Microbenchmarks#

When we first received our iPad Pro (11”, Wi-Fi, 1 TB), we knew very little about M4 other than Apple’s specifications. There were rumors that M4 supports SME(2) and perhaps SVE(2), but details were lacking. This section describes a series of microbenchmarks we ran to explore the capabilities of M4.

Note

Our microbenchmarks were chosen to guide our implementation of matrix-matrix multiplication kernels. Other workloads may require additional benchmarks not covered here.

SVE and SME Support#

Our first two benchmarks are simple. We want to see if M4 supports SVE and SME. To do this, we run a few instructions and see if the iOS app crashes on us. In the case of SVE, we set one of the predicate registers and issue an fmla instruction:

   .text
   .global _sve_support
   .align 4
_sve_support:
   ptrue p0.b
   fmla z0.s, p0/m, z30.s, z31.s
   ret

Unfortunately, it turns out that we got off to a bad start. Running SVE instructions outside of streaming is a bad idea on M4 and results in an EXC_BAD_INSTRUCTION:

_images/sve_bad_inst.png — Fig. 6 Xcode screenshot of the error message when running non-streaming SVE instructions on M4.#

Next, let’s see if we can at least run SVE instructions in streaming mode:

   .global _sve_streaming_support
   .align 4
_sve_streaming_support:
   smstart
   ptrue p0.b
   fmla z0.s, p0/m, z30.s, z31.s
   smstop
   ret

This code runs fine, great! Let us move on to SME, the extension we are most interested in:

   .global _sme_support
   .align 4
_sme_support:
   smstart
   ptrue p0.b
   ptrue p1.b
   fmopa za0.s, p0/m, p1/m, z0.s, z1.s
   smstop
   ret

Again, the code runs perfectly. It is time to do some more advanced benchmark work.

Vector Length#

The next obvious question to ask is the size of the vector registers when executing streaming SVE and SME code. Our microbenchmark for determining the vector length is super simple:

   .global _sve_streaming_vlength
   .align 4
_sve_streaming_vlength:
   smstart
   ldr z0, [x0]
   str z0, [x1]
   smstop
   ret

We simply fill the vector register z0 with the values starting at the first pointer (x0). Then the values in z0 are written back to memory at location x1. Effectively, we can simply count how many values made it back to memory and infer the vector length.

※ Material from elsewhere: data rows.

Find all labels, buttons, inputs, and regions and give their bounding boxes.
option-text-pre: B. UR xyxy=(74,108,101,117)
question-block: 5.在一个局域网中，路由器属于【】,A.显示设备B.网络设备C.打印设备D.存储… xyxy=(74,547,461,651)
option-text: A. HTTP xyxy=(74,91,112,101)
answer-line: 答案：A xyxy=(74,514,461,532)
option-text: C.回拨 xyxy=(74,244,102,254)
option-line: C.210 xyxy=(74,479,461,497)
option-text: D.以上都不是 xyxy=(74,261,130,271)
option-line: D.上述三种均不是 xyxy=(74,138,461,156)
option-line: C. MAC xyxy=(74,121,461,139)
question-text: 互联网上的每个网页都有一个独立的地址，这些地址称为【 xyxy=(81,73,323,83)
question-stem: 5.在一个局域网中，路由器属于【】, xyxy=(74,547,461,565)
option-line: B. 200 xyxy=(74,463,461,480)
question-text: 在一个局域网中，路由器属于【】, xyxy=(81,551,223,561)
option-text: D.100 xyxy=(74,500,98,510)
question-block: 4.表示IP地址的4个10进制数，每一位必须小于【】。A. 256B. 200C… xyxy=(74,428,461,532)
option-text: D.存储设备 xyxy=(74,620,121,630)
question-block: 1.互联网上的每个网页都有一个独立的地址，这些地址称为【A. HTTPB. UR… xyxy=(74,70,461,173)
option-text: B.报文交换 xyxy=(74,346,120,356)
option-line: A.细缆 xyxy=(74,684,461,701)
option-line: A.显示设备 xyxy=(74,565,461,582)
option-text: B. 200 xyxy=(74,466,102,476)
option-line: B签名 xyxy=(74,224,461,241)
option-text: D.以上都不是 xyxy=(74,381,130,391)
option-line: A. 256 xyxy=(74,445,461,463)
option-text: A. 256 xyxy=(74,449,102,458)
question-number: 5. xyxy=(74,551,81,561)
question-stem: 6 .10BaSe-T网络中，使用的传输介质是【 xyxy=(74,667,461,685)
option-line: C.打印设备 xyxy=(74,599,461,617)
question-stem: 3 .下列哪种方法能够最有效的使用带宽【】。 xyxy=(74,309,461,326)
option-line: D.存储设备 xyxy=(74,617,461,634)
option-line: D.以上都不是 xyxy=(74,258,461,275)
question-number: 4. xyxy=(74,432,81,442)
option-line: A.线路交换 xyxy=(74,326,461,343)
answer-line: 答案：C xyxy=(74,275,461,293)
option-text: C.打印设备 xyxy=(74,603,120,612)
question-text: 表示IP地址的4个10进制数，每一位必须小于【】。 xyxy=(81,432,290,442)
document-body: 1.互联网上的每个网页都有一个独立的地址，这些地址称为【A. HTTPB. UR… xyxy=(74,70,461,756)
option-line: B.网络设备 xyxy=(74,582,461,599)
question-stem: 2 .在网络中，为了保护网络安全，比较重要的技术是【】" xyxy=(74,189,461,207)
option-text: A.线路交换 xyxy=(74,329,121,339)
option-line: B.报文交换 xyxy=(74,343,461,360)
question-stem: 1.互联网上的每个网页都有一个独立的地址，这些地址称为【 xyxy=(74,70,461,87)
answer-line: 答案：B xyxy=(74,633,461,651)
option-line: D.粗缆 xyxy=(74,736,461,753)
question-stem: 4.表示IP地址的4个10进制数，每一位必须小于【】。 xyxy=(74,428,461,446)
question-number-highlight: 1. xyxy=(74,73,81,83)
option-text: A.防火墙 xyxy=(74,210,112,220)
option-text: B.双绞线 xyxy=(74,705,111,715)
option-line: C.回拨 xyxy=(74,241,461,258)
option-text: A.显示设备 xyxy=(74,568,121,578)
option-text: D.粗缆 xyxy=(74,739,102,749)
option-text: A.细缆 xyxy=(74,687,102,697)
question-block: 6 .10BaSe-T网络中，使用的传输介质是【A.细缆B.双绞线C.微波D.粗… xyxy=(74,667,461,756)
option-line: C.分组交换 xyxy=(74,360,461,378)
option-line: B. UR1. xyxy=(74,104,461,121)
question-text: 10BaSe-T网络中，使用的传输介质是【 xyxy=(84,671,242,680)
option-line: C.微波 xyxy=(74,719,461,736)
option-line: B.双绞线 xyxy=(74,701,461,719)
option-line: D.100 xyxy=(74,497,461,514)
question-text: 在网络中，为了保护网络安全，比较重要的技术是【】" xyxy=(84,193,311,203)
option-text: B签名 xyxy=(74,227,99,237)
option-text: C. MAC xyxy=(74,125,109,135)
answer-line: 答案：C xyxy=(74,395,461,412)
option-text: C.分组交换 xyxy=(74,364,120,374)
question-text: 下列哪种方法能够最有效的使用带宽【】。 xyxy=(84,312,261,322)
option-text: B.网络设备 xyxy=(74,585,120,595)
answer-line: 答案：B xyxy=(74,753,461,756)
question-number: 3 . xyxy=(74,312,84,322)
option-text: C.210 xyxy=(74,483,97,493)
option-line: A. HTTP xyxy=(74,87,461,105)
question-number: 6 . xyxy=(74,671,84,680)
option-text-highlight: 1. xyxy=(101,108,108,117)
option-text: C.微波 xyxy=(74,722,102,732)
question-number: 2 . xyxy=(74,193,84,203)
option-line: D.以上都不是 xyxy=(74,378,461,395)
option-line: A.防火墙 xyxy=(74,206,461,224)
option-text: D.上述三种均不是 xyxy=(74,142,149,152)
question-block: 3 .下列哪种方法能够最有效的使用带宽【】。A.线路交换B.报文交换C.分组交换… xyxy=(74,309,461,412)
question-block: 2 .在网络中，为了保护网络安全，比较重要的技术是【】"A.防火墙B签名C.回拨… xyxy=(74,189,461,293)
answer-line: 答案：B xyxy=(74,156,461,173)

Our corresponding boilerplate C code is as follows:

printf( "Determining vector length of SVE in streaming mode \n" );
float l_a[32];
float l_b[32] = {0};
for( int64_t l_i = 0; l_i < 32; l_i++ ){
  l_a[l_i] = (float) l_i + 1;
}
sve_streaming_vlength( l_a, l_b );

int64_t l_num_bits = 0;
for( int64_t l_i = 0; l_i < 32; l_i++ ){
  if( l_b[l_i] > 0 ){
    l_num_bits += 32;
  }
}
printf( "  %lld bits\n", l_num_bits );

Running this gives us a vector length of 512 bits.

Peak Performance#

Now that we have a rough idea of what kind of floating-point instructions we can run on M4, we want to study what kind of performance they can deliver in the best case. We benchmark the best case by hot-looping over vector instructions in the case of Neon and streaming SVE, and over outer-product instructions in the case of AMX and SME. The benchmarks are written to avoid possible inter-instruction dependencies. For now, we limit our considerations to FP32 arithmetic.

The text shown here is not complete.